Most community college students hope to earn a bachelor’s degree. CCAC students have better odds than others nationwide

About 45% of CCAC students who want to transfer enroll at a four-year university by the next academic year. That’s better than the national average. (Photo by Ryan Loew/PublicSource)

Transferring from a community college to a four-year school can be fraught. CCAC believes the process is a key to strengthening the Pittsburgh-area workforce.

by Emma Folts, PublicSource

Nationwide, the vast majority of community college students want to transfer to a four-year university for a bachelor’s degree. But many struggle to understand the process, and when they run into barriers, they’re more likely to waste money on classes they don’t need or drop out.

Students who aim to transfer from the Community College of Allegheny County [CCAC], though, accomplish that goal more often than the average transfer student. About 45% of those CCAC students enroll at a four-year university by the next academic year, according to data from the last five academic years that PublicSource obtained through a Right-to-Know request. 

That’s better than the national average: About 31% of community college students who enroll with the intent to transfer do so within five years. 

At the University of Pittsburgh, nearly 80% of CCAC transfer students who enrolled in fall 2018 graduated within four years. At Chatham University, about 70% of the 175 CCAC students who’ve transferred since 2014 have graduated. Other Pittsburgh universities did not provide data to PublicSource. 

Nationally, about half of students who transfer to public universities graduate within six years of enrolling at community college, and about 34% of those who transfer to private nonprofit universities do. It’s unclear how long the students at Pitt and Chatham were enrolled at CCAC.

When students transfer and graduate, they gain access to the increased earnings that bachelor’s degrees often provide, all while graduating with less debt. Those benefits can ripple through Pittsburgh: Nearly all CCAC graduates stay in the region, and when residents earn more money, they can buy more expensive homes, spend more at local businesses and potentially pay more in taxes.

The transfer process, if effective, can also support equity. Students of color particularly stand to benefit, as they fall behind their White peers in bachelor’s degree attainment. Black students made up 15% of CCAC’s student body in fall 2022, and Hispanic and Latino students made up about 4%. 

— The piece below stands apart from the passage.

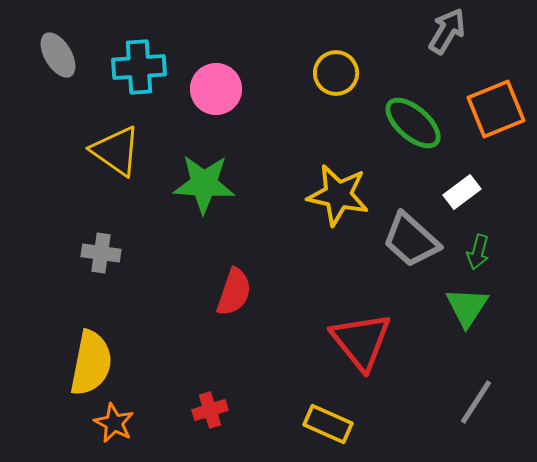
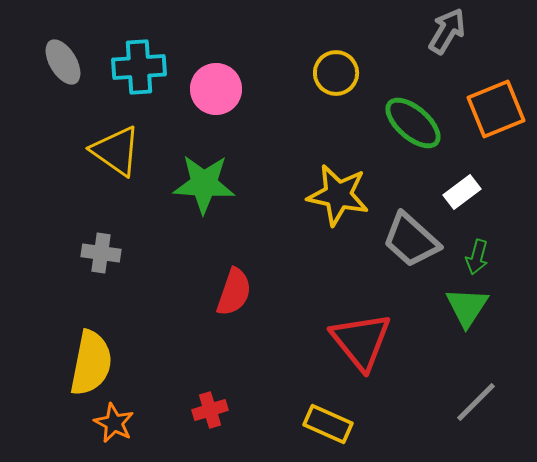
gray ellipse: moved 5 px right, 7 px down
green arrow: moved 1 px left, 5 px down
gray line: rotated 12 degrees clockwise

CCAC, however, has lost about 35% of its student body since the pandemic. If would-be students are foregoing a college education entirely, there are fewer Pittsburghers accessing this path to economic mobility and, subsequently, pouring money back into the community upon graduation.

In an interview, President Quintin Bullock said that transferring from CCAC is a “great first step” for students because of the college’s supportive services, smaller class sizes and high-quality instruction, as well as the affordability of the process. Those supports are especially helpful to the many first-generation students the college serves, he said.

“It motivates them even more to be able to demonstrate to their peers, or their other family members that perhaps did not come to college, that, ‘Look, I can do this,’” Bullock said.